The candidate that’s not running: Interim Leader Bob Rae.
You may recall that in the first half of the year, the Liberal spin-doctors kept up a running battle with Rae. Even as the Conservative War Room was busy preparing adverts reminding all and sundry watching whatever on television that Rae was the former Socialist Premier of Ontario (Dalton McGuinty being the current one), Liberals were busy finding ever new reasons why Rae shouldn’t be allowed to turn his interim leadership of their party into the permanent job.
Too old? Too much history? Too obviously in the Conservatives’ gunsights? Too much a part of one faction as opposed to another? You name it, they spun it.

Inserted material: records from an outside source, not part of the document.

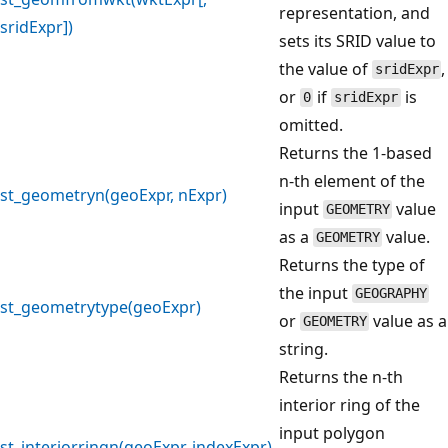
representation, and
sridExpr])
sets its SRID value to
the value of
,
sridExpr
or
if
is
0
sridExpr
omitted.
Returns the 1-based
n-th element of the
st_geometryn(geoExpr, nExpr)
input
value
GEOMETRY
as a
value.
GEOMETRY
Returns the type of
the input
GEOGRAPHY
st_geometrytype(geoExpr)
or
value as a
GEOMETRY
string.
Returns the n-th
interior ring of the
input polygon
st_interiorringn(geoExpr, indexExpr)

Throughout the whole process, Rae kept his eyes twinkling, his vocal cords smooth, and his chin up. (He also kept focused on the issues of the day, giving good sound-bites throughout, and pretty much ignoring the treatment he was undergoing.)
Rae then, come June, announced he would not stand for the leadership — and immediately became the candidate most wanted.
Since then, Rae has been less visible, allowing those competing for the leadership their moment in the sun, but has been no less diligent in shepherding his party along.
I make no bones about that fact that I have little good to say about Bob Rae most of the time. I thought he’d learned well, after one year in office, the difference between his campaign positions and the requirements of governing with full attention to the situation he’d inherited. The balance of his time as Premier in Ontario provided surprisingly good governance, and did most of the heavy lifting of turning the province around that Mike Harris, his successor, was able to take the credit for.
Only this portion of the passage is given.